Scaling and deployment

Design

Omniglass is one Go binary, and that is a packaging decision, not a scale ceiling. The same artifact runs an all-in-one container on a laptop and a horizontally-scaled fleet on Kubernetes; you scale by topology, not by swapping products. This page is the deployment and scale model: the two run modes, the embedded services, what replicates, the coordination substrate, platform configuration, high availability, and multi-tenancy.

Two run modes, one binary

The binary is a modular monolith: one codebase, one artifact, modules behind clean seams (the Storage Gateway is the only path to the database, coordination rides NATS, collection runs at the edge). It runs two ways, the same binary, no fork:

All-in-one (the modular monolith). One process runs every role, with Postgres and NATS embedded (below), against nothing external. The desktop, single-binary, small-estate case: download, run, done.
Split by run mode (Kubernetes). The same binary launched per mode as separate Deployments, against an external Postgres and an external NATS cluster. A Helm chart wires it up, and each role scales independently.
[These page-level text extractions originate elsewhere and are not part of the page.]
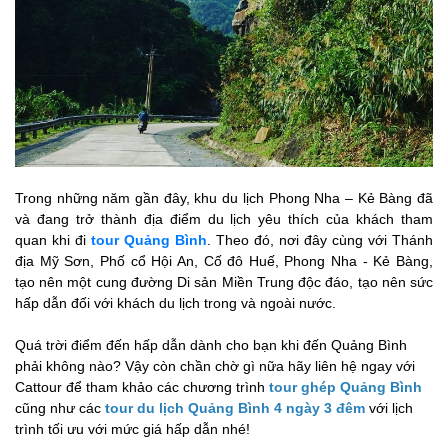
Trong những năm gần đây, khu du lịch Phong Nha – Kẻ Bàng đã
và đang trở thành địa điểm du lịch yêu thích của khách tham
quan khi đi
tour Quảng Bình
. Theo đó, nơi đây cùng với Thánh
địa Mỹ Sơn, Phố cổ Hội An, Cố đô Huế, Phong Nha - Kẻ Bàng,
tạo nên một cung đường Di sản Miền Trung độc đáo, tạo nên sức
hấp dẫn đối với khách du lịch trong và ngoài nước.
Quá trời điểm đến hấp dẫn dành cho bạn khi đến Quảng Bình
phải không nào? Vậy còn chần chờ gì nữa hãy liên hệ ngay với
Cattour để tham khảo
các chương trình
tour ghép Quảng Bình
cũng như các
tour du lịch Quảng Bình 4 ngày 3 đêm
với lịch
trình tối ưu với mức giá hấp dẫn nhé!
Splitting a mode onto its own pods is a deployment choice, not a rewrite, because the modules already talk over NATS and the gateway rather than in-process calls that would need untangling. The roles:

server: the public HTTP API (API) and the views read path; it serves the SPA embedded in the binary (go:embed), so the web UI is not a separate service. Stateless.
worker: the JetStream consumers (rule engine, reconcile, notify, workers). Stateless competing consumers; add replicas for throughput.
controller: the leader-elected singletons (the clock and the CDC publisher, below). A role, not necessarily its own pod.
node: collection; at the edge it runs at the sites (outside the cluster) and connects back, with a central node for cloud-API and SaaS sources (placement: central, nodes).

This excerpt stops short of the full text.